CouchDBの脆弱性を悪用する仮想通貨発掘攻撃が発生

ZDNET Japan Staff

2018-02-23 10:55

 トレンドマイクロは2月22日、オープンソースのデータベース管理ソフトウェア「Apache CouchDB」の脆弱性を突いて仮想通貨「Monero」を発掘する攻撃を報告した。攻撃の検知数が増加傾向にある。

 同社によると、この攻撃ではCouchDBに存在する遠隔からの権限昇格の脆弱性(CVE-2017-12635)と、遠隔から任意のコードを実行される脆弱性(CVE-2017-12636)の2件が悪用される。いずれの脆弱性も2017年11月に公開された15.1.2. Version 2.1.1で修正されている。

 旧バージョンのCouchDBには、プログラミング言語によってJSON形式のデータの構文を解析する機能に違いがあり、ユーザーのアクセス権を管理するキーを重複登録できるという。攻撃者は、まず遠隔からCVE-2017-12635を突いてCouchDBのマシンに新しい管理者権限を登録する。次に、遠隔からCVE-2017-12636を突いて任意のコードを実行する。同社の検証では、「logo6.jpg」という画像ファイルに見せかけたBourneシェルのスクリプトがCouchDBのマシンにダウンロードされた。

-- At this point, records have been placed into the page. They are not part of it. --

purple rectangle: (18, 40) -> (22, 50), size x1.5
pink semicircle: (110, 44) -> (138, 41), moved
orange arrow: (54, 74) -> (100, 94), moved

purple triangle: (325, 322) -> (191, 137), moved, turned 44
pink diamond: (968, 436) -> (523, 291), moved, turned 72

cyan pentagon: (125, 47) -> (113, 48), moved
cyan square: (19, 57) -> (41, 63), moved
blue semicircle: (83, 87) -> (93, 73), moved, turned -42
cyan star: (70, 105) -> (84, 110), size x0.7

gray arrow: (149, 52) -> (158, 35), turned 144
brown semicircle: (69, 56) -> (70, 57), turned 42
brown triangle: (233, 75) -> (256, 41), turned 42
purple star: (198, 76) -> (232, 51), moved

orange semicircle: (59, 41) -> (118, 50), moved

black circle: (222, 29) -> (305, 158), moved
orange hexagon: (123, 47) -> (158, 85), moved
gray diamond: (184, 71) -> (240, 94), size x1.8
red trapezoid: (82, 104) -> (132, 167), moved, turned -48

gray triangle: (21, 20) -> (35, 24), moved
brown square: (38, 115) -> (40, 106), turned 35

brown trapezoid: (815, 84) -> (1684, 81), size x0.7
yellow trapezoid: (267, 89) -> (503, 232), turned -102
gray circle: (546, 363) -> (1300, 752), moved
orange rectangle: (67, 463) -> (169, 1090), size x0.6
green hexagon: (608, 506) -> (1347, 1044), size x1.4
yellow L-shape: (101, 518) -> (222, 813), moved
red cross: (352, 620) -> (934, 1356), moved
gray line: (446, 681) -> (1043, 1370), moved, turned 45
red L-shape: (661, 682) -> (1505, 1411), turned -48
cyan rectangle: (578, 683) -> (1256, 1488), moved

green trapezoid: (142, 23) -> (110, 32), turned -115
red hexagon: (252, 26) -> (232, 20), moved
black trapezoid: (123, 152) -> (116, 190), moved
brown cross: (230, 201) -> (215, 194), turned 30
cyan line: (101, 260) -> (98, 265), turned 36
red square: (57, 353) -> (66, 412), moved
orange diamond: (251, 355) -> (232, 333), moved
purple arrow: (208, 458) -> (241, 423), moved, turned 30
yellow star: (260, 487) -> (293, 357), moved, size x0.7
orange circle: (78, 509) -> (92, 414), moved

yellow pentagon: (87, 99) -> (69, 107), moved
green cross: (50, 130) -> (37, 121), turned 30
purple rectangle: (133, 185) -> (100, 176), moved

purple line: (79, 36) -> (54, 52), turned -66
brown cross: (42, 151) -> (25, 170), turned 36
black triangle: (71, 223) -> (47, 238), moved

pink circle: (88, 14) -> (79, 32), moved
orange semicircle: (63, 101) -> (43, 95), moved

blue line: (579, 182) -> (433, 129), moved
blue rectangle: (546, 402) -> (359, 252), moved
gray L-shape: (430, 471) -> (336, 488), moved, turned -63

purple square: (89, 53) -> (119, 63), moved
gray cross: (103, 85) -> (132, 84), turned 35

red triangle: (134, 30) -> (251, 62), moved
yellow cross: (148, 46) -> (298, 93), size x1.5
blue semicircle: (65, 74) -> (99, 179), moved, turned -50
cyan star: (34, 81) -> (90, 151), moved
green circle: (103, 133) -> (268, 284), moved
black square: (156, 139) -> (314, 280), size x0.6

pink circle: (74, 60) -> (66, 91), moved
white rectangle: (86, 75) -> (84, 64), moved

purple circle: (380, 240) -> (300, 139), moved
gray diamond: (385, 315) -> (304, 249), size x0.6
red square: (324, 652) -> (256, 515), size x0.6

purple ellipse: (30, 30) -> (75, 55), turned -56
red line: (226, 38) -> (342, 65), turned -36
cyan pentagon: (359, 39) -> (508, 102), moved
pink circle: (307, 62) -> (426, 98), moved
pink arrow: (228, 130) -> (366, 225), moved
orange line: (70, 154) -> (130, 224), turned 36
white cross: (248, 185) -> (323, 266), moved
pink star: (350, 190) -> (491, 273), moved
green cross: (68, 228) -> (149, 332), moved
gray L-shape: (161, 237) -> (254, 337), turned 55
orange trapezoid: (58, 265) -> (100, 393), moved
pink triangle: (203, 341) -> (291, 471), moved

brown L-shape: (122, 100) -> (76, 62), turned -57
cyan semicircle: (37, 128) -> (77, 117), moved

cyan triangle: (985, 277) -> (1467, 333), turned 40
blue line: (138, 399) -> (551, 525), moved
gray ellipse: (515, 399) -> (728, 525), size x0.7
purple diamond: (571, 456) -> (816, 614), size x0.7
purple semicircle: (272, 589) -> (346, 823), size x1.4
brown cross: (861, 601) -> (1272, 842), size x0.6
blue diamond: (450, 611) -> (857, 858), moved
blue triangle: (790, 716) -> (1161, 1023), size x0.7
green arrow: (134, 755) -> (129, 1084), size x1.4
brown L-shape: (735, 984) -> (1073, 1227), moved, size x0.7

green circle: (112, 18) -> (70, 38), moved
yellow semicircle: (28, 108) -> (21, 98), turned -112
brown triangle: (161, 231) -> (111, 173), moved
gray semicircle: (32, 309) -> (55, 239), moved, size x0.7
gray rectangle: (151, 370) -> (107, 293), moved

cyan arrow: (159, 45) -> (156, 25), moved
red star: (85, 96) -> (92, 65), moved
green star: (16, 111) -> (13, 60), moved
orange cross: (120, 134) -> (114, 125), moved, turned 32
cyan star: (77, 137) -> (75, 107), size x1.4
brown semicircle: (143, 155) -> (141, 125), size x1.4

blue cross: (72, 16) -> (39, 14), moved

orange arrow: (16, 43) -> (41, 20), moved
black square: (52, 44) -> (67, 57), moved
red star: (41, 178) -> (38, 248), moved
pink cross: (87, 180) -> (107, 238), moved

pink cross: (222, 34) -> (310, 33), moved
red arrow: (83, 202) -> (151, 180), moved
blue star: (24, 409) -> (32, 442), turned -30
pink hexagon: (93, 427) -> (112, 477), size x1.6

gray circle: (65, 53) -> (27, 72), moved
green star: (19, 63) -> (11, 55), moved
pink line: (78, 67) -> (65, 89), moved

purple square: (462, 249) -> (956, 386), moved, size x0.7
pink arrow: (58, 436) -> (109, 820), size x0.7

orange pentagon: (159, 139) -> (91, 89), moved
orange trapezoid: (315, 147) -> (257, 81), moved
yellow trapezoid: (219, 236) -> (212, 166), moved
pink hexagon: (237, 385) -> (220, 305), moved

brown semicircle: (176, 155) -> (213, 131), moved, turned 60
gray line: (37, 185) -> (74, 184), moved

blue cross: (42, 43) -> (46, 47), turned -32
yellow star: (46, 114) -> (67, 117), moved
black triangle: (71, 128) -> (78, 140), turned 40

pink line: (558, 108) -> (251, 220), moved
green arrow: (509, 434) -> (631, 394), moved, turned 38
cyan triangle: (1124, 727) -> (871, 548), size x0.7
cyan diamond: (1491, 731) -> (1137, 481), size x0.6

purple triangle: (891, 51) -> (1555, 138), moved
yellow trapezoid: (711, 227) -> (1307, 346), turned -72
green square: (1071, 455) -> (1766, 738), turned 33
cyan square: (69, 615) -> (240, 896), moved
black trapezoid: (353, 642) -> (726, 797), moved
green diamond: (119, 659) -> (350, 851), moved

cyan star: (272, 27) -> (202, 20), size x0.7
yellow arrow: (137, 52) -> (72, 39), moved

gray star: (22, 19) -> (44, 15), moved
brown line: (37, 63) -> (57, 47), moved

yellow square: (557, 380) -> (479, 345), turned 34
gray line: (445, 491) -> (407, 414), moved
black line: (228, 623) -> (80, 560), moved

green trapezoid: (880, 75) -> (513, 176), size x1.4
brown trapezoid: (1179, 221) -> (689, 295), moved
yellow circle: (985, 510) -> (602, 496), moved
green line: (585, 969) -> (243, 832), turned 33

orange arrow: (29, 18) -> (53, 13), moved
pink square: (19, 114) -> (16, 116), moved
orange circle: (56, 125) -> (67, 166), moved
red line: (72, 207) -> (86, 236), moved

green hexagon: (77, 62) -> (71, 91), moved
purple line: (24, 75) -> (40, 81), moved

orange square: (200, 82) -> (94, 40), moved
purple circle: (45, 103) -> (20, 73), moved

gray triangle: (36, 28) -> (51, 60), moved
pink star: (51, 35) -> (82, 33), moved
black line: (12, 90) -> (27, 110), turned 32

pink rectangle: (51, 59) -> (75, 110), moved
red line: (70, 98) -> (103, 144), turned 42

 このスクリプトは、マシン上で既に別の仮想通貨発掘プログラムが実行されていればそれを停止させる。さらに仮想通貨を発掘する実行ファイルをダウンロードし、「Monero」を発掘する。マシン上でジョブ管理機能「cron」にこのジョブを登録し、感染マシンで仮想通貨の発掘を続けられるようにする。


攻撃検知数の推移(出典:トレンドマイクロ)

 脆弱性の悪用を試みる通信は1月から断続的に検知され、2月に入ってから増加傾向にある。トレンドマイクロは、仮想通貨の発掘にコンピュータの高い計算能力を必要とすることから法人などの大規模システムが狙われやすいと解説する。CouchDBに限らず、遠隔から任意のコードを実行される脆弱性を抱えたシステムが悪用されやすいという。

 対策としては、更新プログラムの適用による脆弱性の解決、認証の強化、ファイアウォールや不正侵入防御システム(IPS)などによる脆弱性悪用を狙う通信の検知および遮断、ホワイトリストによるアプリケーション制御などを併用するよう呼び掛けている。